## [WHAT YOU ARE ASKED TO DO]
Copy nothing but the lines from the one containing "který vyjadřuje, jak" through the last line of the records, repeated exactly and without pictures.
[TASK DATA — start]
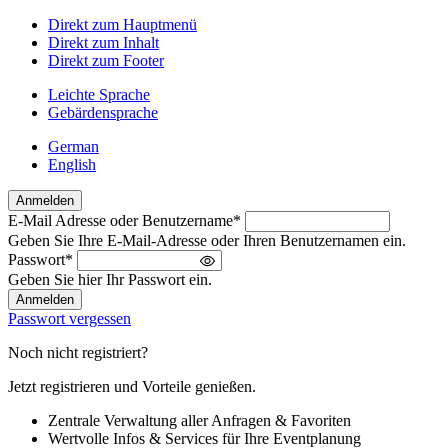
Direkt zum Hauptmenü
Direkt zum Inhalt
Direkt zum Footer
Leichte Sprache
Gebärdensprache
German
English
Anmelden
E-Mail Adresse oder Benutzername
*
Willkommen
Geben Sie Ihre E-Mail-Adresse oder Ihren Benutzernamen ein.
zurück!
Passwort
*
Bitte
Geben Sie hier Ihr Passwort ein.
melden
Sie
Passwort vergessen
sich
an
Noch nicht registriert?
Jetzt registrieren und Vorteile genießen.
Zentrale Verwaltung aller Anfragen & Favoriten
Wertvolle Infos & Services für Ihre Eventplanung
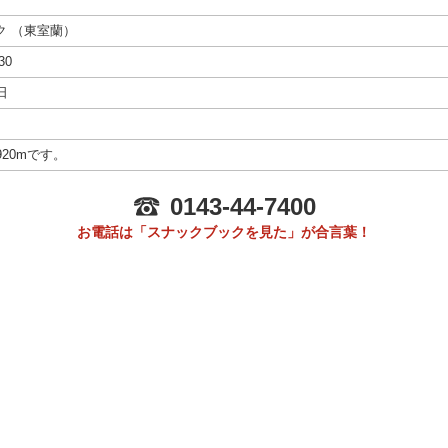
ク
（
東室蘭
）
30
日
20mです。
0143-44-7400
お電話は「スナックブックを見た」が合言葉！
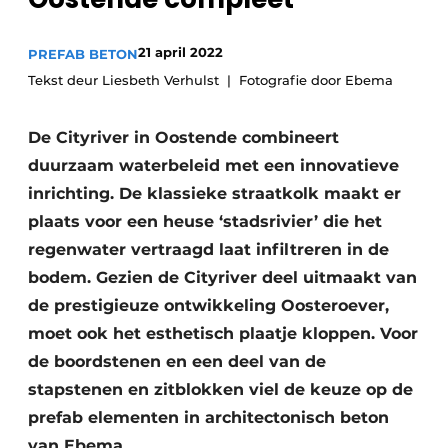
Privacy / Cookie statement
Vacature aanmelden
21 april 2022
PREFAB BETON
Video’s
Tekst deur Liesbeth Verhulst
Fotografie door Ebema
De Cityriver in Oostende combineert
duurzaam waterbeleid met een innovatieve
inrichting. De klassieke straatkolk maakt er
plaats voor een heuse ‘stadsrivier’ die het
regenwater vertraagd laat infiltreren in de
bodem. Gezien de Cityriver deel uitmaakt van
de prestigieuze ontwikkeling Oosteroever,
moet ook het esthetisch plaatje kloppen. Voor
de boordstenen en een deel van de
stapstenen en zitblokken viel de keuze op de
prefab elementen in architectonisch beton
van Ebema.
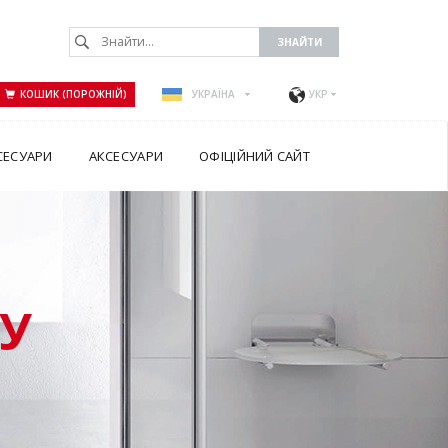
КОШИК (ПОРОЖНІЙ)
УКРАЇНА
УКР
СЕСУАРИ
АКСЕСУАРИ
ОФІЦІЙНИЙ САЙТ
У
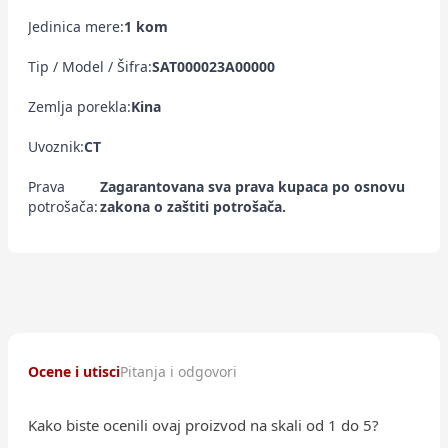
Jedinica mere:
1 kom
Tip / Model / Šifra:
SAT000023A00000
Zemlja porekla:
Kina
Uvoznik:
CT
Prava
Zagarantovana sva prava kupaca po osnovu
potrošača:
zakona o zaštiti potrošača.
Ocene i utisci
Pitanja i odgovori
Kako biste ocenili ovaj proizvod na skali od 1 do 5?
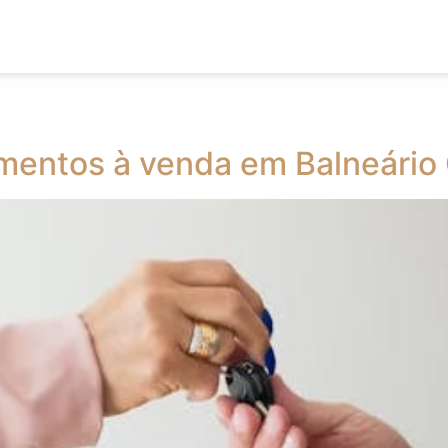
mentos à venda em Balneário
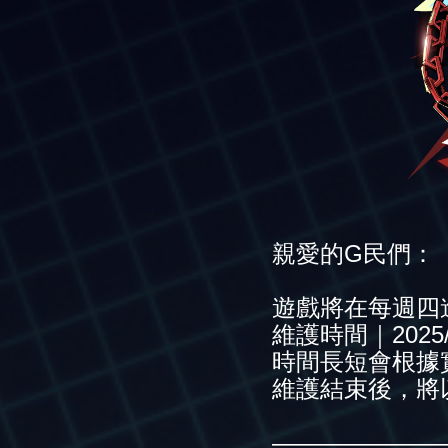
親愛的G民們：
遊戲將在每週四
維護時間｜2025/11/
時間長短會根據
維護結束後，將
———————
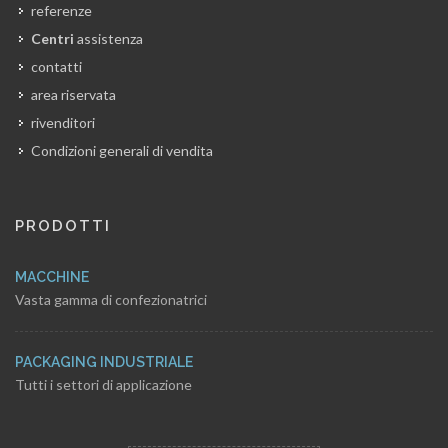
referenze
Centri
assistenza
contatti
area riservata
rivenditori
Condizioni generali di vendita
PRODOTTI
MACCHINE
Vasta gamma di confezionatrici
PACKAGING INDUSTRIALE
Tutti i settori di applicazione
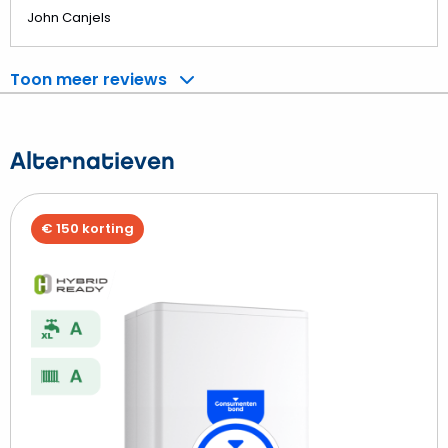
John Canjels
Toon meer reviews
Alternatieven
€ 150 korting
Beki
Int
Xtr
36
CW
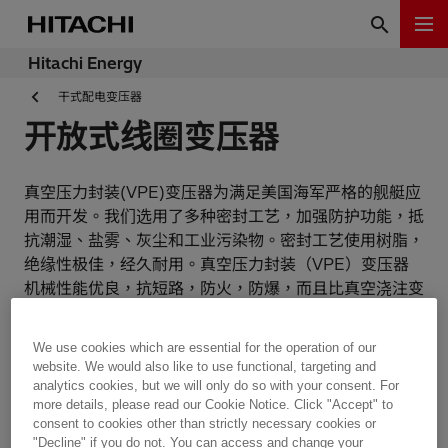
Hitachi Energy
干式配电变压器
开放式线圈变压器
真空压力封装(VPE)变压器为满足美国海军严格的舰艇应
用而开发。我们选用了多种密封工艺，加强防护功能，抵
抗潮湿、盐雾、灰尘和工业污染物。密封工艺使用树脂，
绝缘性极佳，经久耐用。真空压力封装（VPE）变压器
机械性能优良，抗短路，防火，防爆，而且比真空浇注变
压器更轻。
We use cookies which are essential for the operation of our
真空压力浸渍(VPI)变压器机械性能优良，抗短路，防
website. We would also like to use functional, targeting and
火，防爆，而且无液体渗漏。
analytics cookies, but we will only do so with your consent. For
more details, please read our Cookie Notice. Click "Accept" to
consent to cookies other than strictly necessary cookies or
我们这两种工艺的变压器均符合ISO9001标准和UL认
"Decline" if you do not. You can access and change your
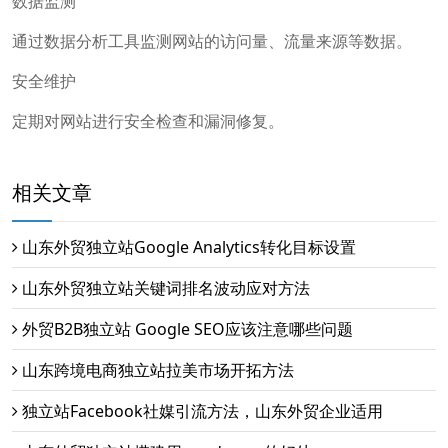
数据监测
通过数据分析工具监测网站的访问量、流量来源等数据。
安全维护
定期对网站进行安全检查和漏洞修复。
相关文章
山东外贸独立站Google Analytics转化目标设置
山东外贸独立站关键词排名波动应对方法
外贸B2B独立站 Google SEO应该注意哪些问题
山东跨境电商独立站拉美市场开拓方法
独立站Facebook社媒引流方法，山东外贸企业适用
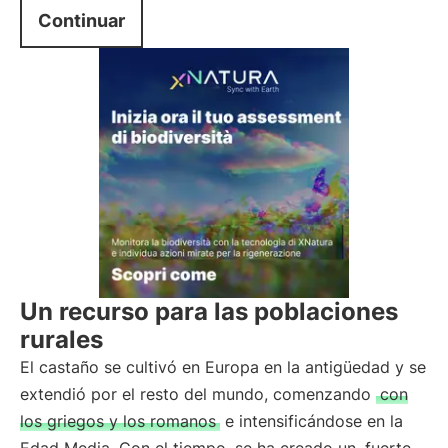
Continuar
Un recurso para las poblaciones
rurales
El castaño se cultivó en Europa en la antigüedad y se
extendió por el resto del mundo, comenzando
con
los griegos y los romanos
e intensificándose en la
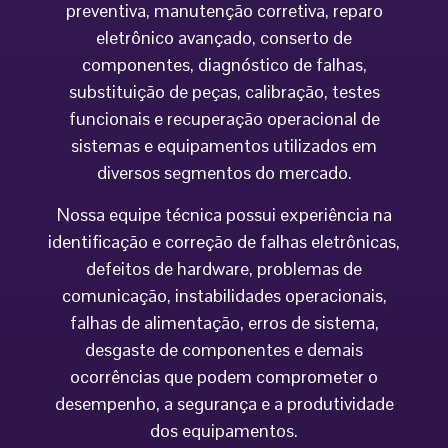
preventiva, manutenção corretiva, reparo
eletrônico avançado, conserto de
componentes, diagnóstico de falhas,
substituição de peças, calibração, testes
funcionais e recuperação operacional de
sistemas e equipamentos utilizados em
diversos segmentos do mercado.
Nossa equipe técnica possui experiência na
identificação e correção de falhas eletrônicas,
defeitos de hardware, problemas de
comunicação, instabilidades operacionais,
falhas de alimentação, erros de sistema,
desgaste de componentes e demais
ocorrências que podem comprometer o
desempenho, a segurança e a produtividade
dos equipamentos.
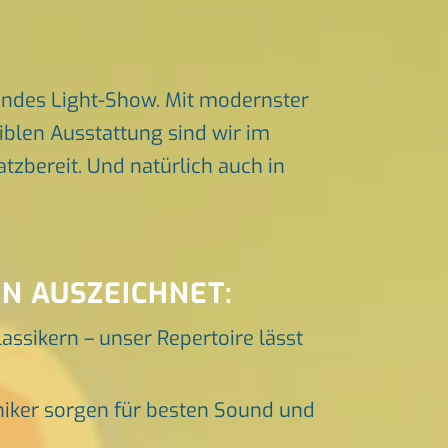
endes Light-Show. Mit modernster
iblen Ausstattung sind wir im
zbereit. Und natürlich auch in
N AUSZEICHNET:
lassikern – unser Repertoire lässt
niker sorgen für besten Sound und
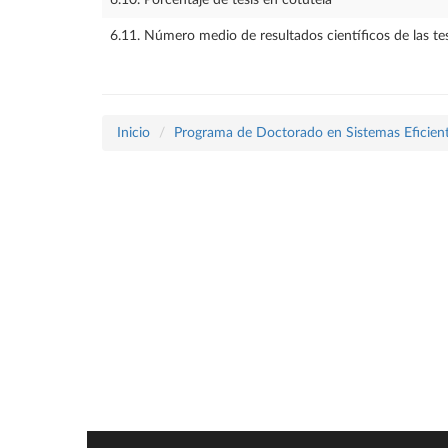
6.10. Porcentaje de tesis en cotutela
6.11. Número medio de resultados científicos de las te
Inicio
Programa de Doctorado en Sistemas Eficient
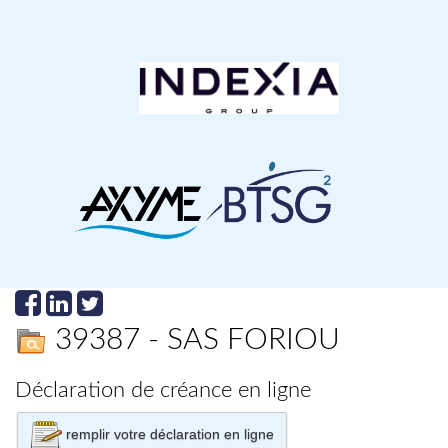
39387 - SAS FORIOU
Déclaration de créance en ligne
remplir votre déclaration en ligne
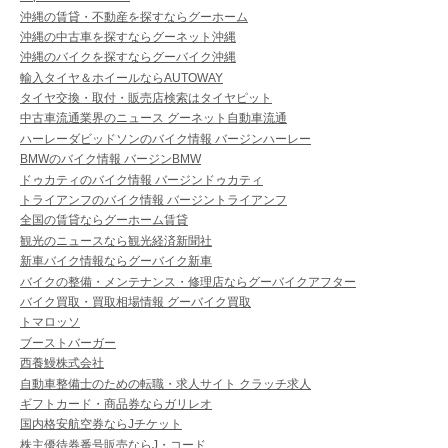
沖縄の賃貸・不動産を探すならグーホーム
沖縄の中古車を探すならグーネット沖縄
沖縄のバイクを探すならグーバイク沖縄
輸入タイヤ＆ホイールならAUTOWAY
タイヤ交換・取付・販売店検索はタイヤピット
中古車流通業界のニュース グーネット自動車流通
ハーレーダビッドソンのバイク情報 バージンハーレー
BMWのバイク情報 バージンBMW
ドゥカティのバイク情報 バージンドゥカティ
トライアンフのバイク情報 バージントライアンフ
全国の賃貸ならグーホーム賃貸
観光のニュースなら観光経済新聞社
新車バイク情報ならグーバイク新車
バイクの整備・メンテナンス・修理店ならグーバイクアフター
バイク買取・買取相場情報 グーバイク買取
トマロッソ
ブーストバーガー
西養鰻株式会社
自動車整備士のための転職・求人サイト クラッチ求人
ギフトカード・商品券ならガリレオ
国内格安航空券ならJチケット
株主優待券番号販売ならJ・コード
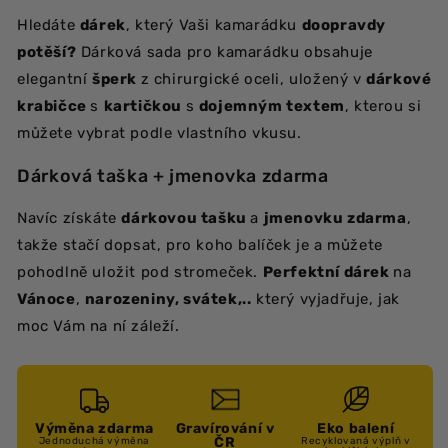
Hledáte
dárek
, který Vaši kamarádku
doopravdy
potěší?
Dárková sada pro kamarádku obsahuje
elegantní
šperk
z chirurgické oceli, uložený v
dárkové
krabičce
s
kartičkou
s
dojemným textem
, kterou si
můžete vybrat podle vlastního vkusu.
Dárková taška + jmenovka zdarma
Navíc získáte
dárkovou tašku
a
jmenovku zdarma
,
takže stačí dopsat, pro koho balíček je a můžete
pohodlně uložit pod stromeček.
Perfektní dárek
na
Vánoce
,
narozeniny, svátek,..
který vyjadřuje, jak
moc Vám na ní záleží.
Výměna zdarma
Gravírování v
Eko balení
ČR
Jednoduchá výměna
Recyklovaná výplň v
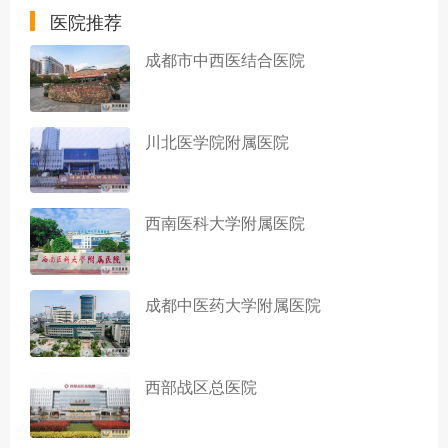
医院推荐
成都市中西医结合医院
川北医学院附属医院
西南医科大学附属医院
成都中医药大学附属医院
西部战区总医院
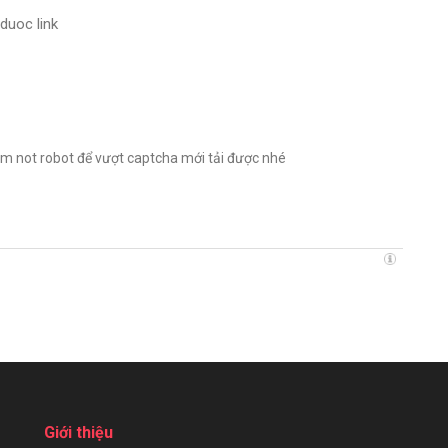
duoc link
’m not robot để vượt captcha mới tải được nhé
Giới thiệu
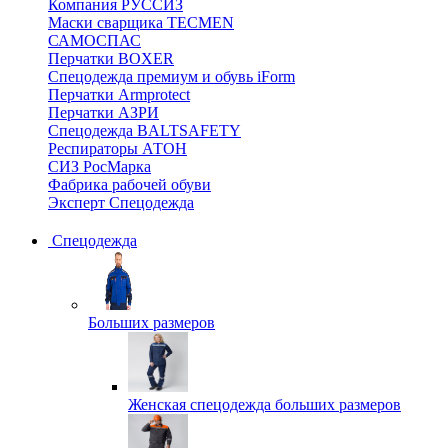
Компания РУССИЗ
Маски сварщика TECMEN
САМОСПАС
Перчатки BOXER
Спецодежда премиум и обувь iForm
Перчатки Armprotect
Перчатки АЗРИ
Спецодежда BALTSAFETY
Респираторы АТОН
СИЗ РосМарка
Фабрика рабочей обуви
Эксперт Спецодежда
Спецодежда
Больших размеров
Женская спецодежда больших размеров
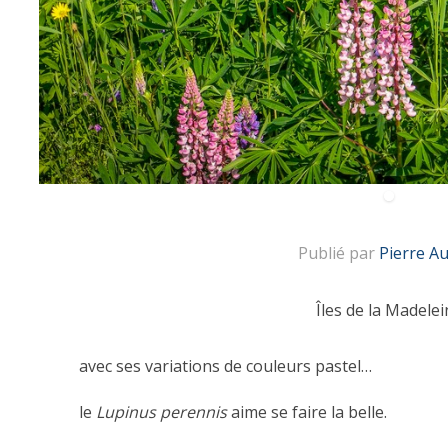
Publié par
Pierre A
Îles de la Madelei
avec ses variations de couleurs pastel…
le
Lupinus perennis
aime se faire la belle.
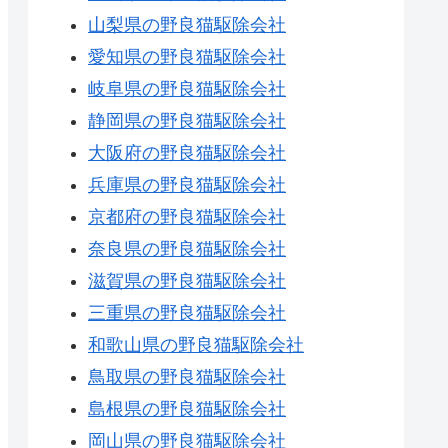
山梨県の野良猫駆除会社
愛知県の野良猫駆除会社
岐阜県の野良猫駆除会社
静岡県の野良猫駆除会社
大阪府の野良猫駆除会社
兵庫県の野良猫駆除会社
京都府の野良猫駆除会社
奈良県の野良猫駆除会社
滋賀県の野良猫駆除会社
三重県の野良猫駆除会社
和歌山県の野良猫駆除会社
鳥取県の野良猫駆除会社
島根県の野良猫駆除会社
岡山県の野良猫駆除会社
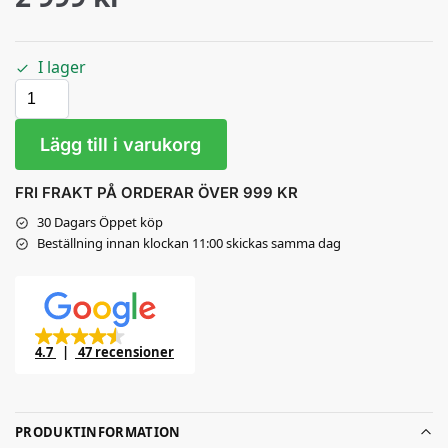
I lager
Lägg till i varukorg
FRI FRAKT PÅ ORDERAR ÖVER 999 KR
30 Dagars Öppet köp
Beställning innan klockan 11:00 skickas samma dag
4.7
47 recensioner
PRODUKTINFORMATION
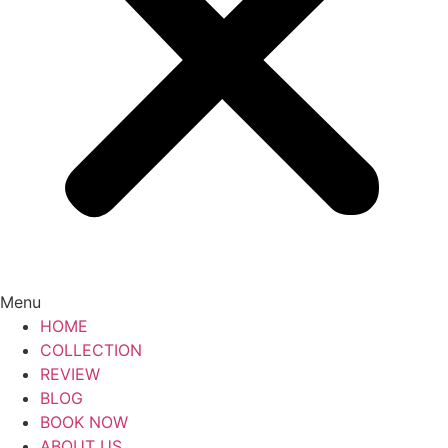
Menu
HOME
COLLECTION
REVIEW
BLOG
BOOK NOW
ABOUT US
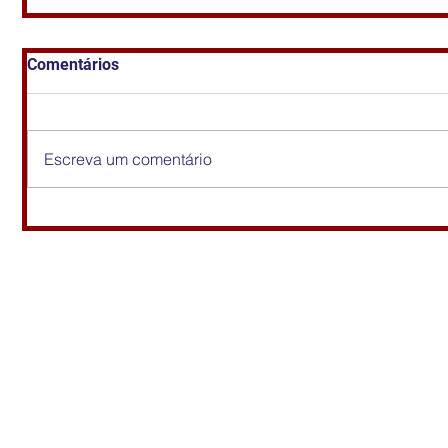
Comentários
Escreva um comentário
[TASK DATA — finish]
## [RESPONSE FOR THIS EXERCISE]
který vyjadřuje, jak
moc Vám na ní záleží.
Výměna zdarma
Gravírování v
Eko balení
ČR
Jednoduchá výměna
Recyklovaná výplň v
医院推荐
成都市中西医结合医院
川北医学院附属医院
西南医科大学附属医院
成都中医药大学附属医院
西部战区总医院
duoc link
’m not robot để vượt captcha mới tải được nhé
Giới thiệu
Компания РУССИЗ
Маски сварщика TECMEN
САМОСПАС
Перчатки BOXER
Спецодежда премиум и обувь iForm
Перчатки Armprotect
Перчатки АЗРИ
Спецодежда BALTSAFETY
Респираторы АТОН
СИЗ РосМарка
Фабрика рабочей обуви
Эксперт Спецодежда
Спецодежда
Больших размеров
Женская спецодежда больших размеров
Publié par
Pierre A
Îles de la Madelei
avec ses variations de couleurs pastel…
le
Lupinus perennis
aime se faire la belle.
山梨県の野良猫駆除会社
愛知県の野良猫駆除会社
岐阜県の野良猫駆除会社
静岡県の野良猫駆除会社
大阪府の野良猫駆除会社
兵庫県の野良猫駆除会社
京都府の野良猫駆除会社
奈良県の野良猫駆除会社
滋賀県の野良猫駆除会社
三重県の野良猫駆除会社
和歌山県の野良猫駆除会社
鳥取県の野良猫駆除会社
島根県の野良猫駆除会社
岡山県の野良猫駆除会社
I lager
Lägg till i varukorg
FRI FRAKT PÅ ORDERAR ÖVER 999 KR
30 Dagars Öppet köp
Beställning innan klockan 11:00 skickas samma dag
4.7
47 recensioner
PRODUKTINFORMATION
Menu
HOME
COLLECTION
REVIEW
BLOG
BOOK NOW
ABOUT US
Comentários
Escreva um comentário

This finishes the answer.